* Exercise directions
Output, word for word, the lines of this listing that fall between the line with "SIGN UP NOW" and the line with "ng Engineer", counting both of those lines, and no others.

* Raw data
┄┄┄┄┄┄┄┄┄┄

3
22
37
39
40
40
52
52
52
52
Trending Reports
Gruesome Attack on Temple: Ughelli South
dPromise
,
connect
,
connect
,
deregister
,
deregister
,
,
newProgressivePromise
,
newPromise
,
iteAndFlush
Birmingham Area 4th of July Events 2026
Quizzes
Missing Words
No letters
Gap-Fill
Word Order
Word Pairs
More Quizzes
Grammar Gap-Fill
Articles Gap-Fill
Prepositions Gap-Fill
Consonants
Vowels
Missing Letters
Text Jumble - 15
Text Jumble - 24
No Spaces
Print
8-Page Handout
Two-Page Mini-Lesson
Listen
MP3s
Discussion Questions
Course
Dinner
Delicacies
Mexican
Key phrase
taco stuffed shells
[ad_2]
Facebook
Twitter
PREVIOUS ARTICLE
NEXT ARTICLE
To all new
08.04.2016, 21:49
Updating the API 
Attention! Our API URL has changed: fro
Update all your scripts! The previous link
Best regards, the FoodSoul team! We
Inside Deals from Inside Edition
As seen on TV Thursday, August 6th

┄┄┄┄┄┄┄┄┄┄

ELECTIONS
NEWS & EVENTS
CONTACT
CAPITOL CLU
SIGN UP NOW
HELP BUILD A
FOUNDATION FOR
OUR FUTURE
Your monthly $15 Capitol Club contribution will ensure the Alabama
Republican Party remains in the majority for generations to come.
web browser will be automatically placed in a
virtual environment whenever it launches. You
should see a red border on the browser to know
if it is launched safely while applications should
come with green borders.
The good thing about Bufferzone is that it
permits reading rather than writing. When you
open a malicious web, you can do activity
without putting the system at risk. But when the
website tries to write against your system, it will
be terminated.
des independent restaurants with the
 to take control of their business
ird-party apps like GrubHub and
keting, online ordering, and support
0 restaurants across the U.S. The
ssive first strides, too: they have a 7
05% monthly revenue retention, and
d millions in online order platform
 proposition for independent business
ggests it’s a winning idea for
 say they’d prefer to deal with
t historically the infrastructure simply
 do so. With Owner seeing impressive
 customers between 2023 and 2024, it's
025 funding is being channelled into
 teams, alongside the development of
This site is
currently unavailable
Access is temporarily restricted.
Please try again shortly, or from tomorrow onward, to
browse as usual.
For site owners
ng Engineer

┄┄┄┄┄┄┄┄┄┄

* Result of this task
SIGN UP NOW
HELP BUILD A
FOUNDATION FOR
OUR FUTURE
Your monthly $15 Capitol Club contribution will ensure the Alabama
Republican Party remains in the majority for generations to come.
web browser will be automatically placed in a
virtual environment whenever it launches. You
should see a red border on the browser to know
if it is launched safely while applications should
come with green borders.
The good thing about Bufferzone is that it
permits reading rather than writing. When you
open a malicious web, you can do activity
without putting the system at risk. But when the
website tries to write against your system, it will
be terminated.
des independent restaurants with the
 to take control of their business
ird-party apps like GrubHub and
keting, online ordering, and support
0 restaurants across the U.S. The
ssive first strides, too: they have a 7
05% monthly revenue retention, and
d millions in online order platform
 proposition for independent business
ggests it’s a winning idea for
 say they’d prefer to deal with
t historically the infrastructure simply
 do so. With Owner seeing impressive
 customers between 2023 and 2024, it's
025 funding is being channelled into
 teams, alongside the development of
This site is
currently unavailable
Access is temporarily restricted.
Please try again shortly, or from tomorrow onward, to
browse as usual.
For site owners
ng Engineer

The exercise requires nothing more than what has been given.